WHAT YOU SHOULD DO: Look for the line containing "以设置多少条？微信公众" in the entries below, then print that line and all that follow it exactly.

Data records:

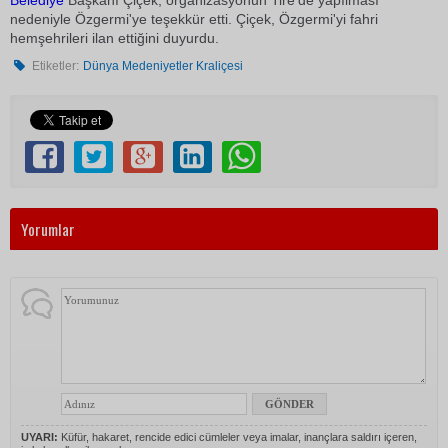
Belediye
Başkanı Çiçek, organizasyonun Tire'de yapılması
nedeniyle Özgermi'ye teşekkür etti. Çiçek, Özgermi'yi fahri
hemşehrileri ilan ettiğini duyurdu.
Etiketler:
Dünya Medeniyetler Kraliçesi
Yorumlar
UYARI:
Küfür, hakaret, rencide edici cümleler veya imalar, inançlara saldırı içeren,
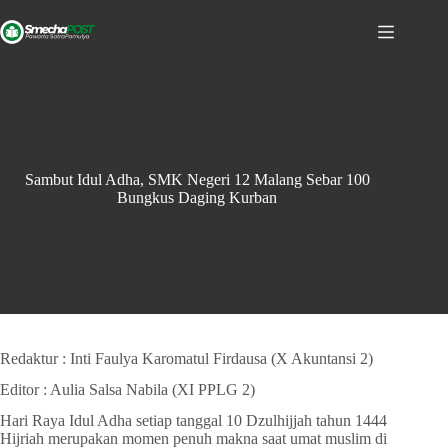
Sambut Idul Adha, SMK Negeri 12 Malang Sebar 100
Bungkus Daging Kurban
Redaktur : Inti Faulya Karomatul Firdausa (X Akuntansi 2)
Editor : Aulia Salsa Nabila (XI PPLG 2)
Hari Raya Idul Adha setiap tanggal 10 Dzulhijjah tahun 1444
Hijriah merupakan momen penuh makna saat umat muslim di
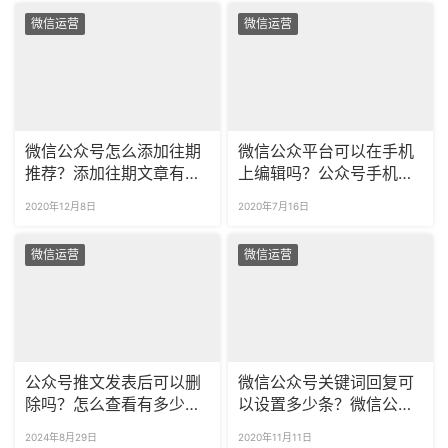
微信运营
微信运营
微信公众号怎么添加往期
微信公众平台可以在手机
推荐？添加往期文章有哪
上编辑吗？公众号手机端
些好处？
如何发文章？
2020年12月8日
2020年7月16日
微信运营
微信运营
公众号推文发表后可以删
微信公众号关键词回复可
除吗？怎么查看有多少用
以设置多少条？微信公众
户点赞？
号关键词回复超链接怎么
2024年8月29日
2020年11月11日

THE ANSWER:
以设置多少条？微信公众
户点赞？
号关键词回复超链接怎么
2024年8月29日
2020年11月11日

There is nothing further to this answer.